**RECORDED INFORMATION**.
_ _ _ _ _ _ _

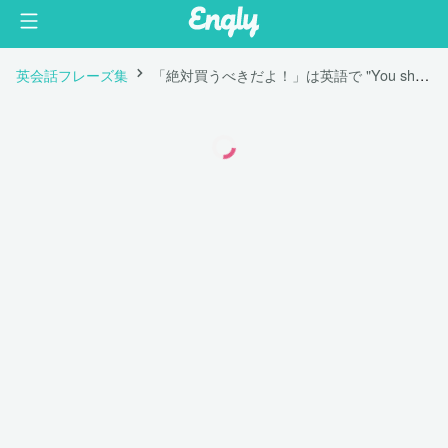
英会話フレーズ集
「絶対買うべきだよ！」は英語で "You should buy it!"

_ _ _ _ _ _ _

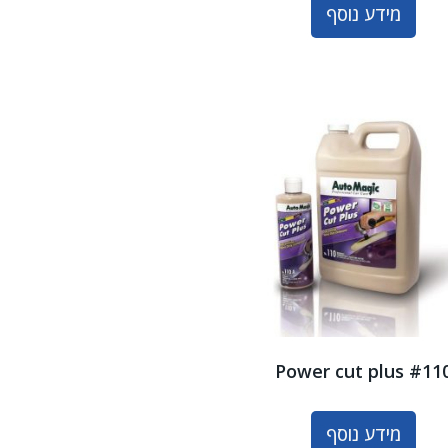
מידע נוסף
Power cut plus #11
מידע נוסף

_ _ _ _ _ _ _

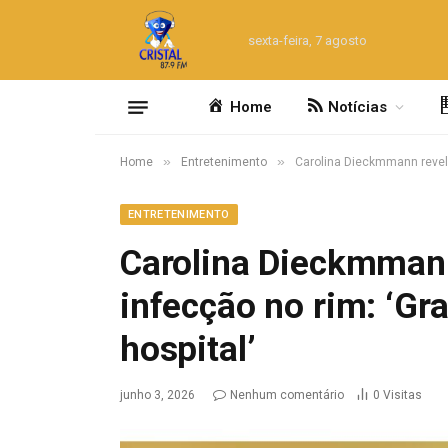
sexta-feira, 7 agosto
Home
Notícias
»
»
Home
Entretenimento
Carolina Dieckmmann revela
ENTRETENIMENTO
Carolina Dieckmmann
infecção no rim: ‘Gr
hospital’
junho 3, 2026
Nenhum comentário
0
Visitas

_ _ _ _ _ _ _

**TASK REQUIREMENTS**. For every line above that includes the word "Carolina", return the line.

**RESPONSE TO THE TASK**.
Carolina Dieckmmann revela
Carolina Dieckmmann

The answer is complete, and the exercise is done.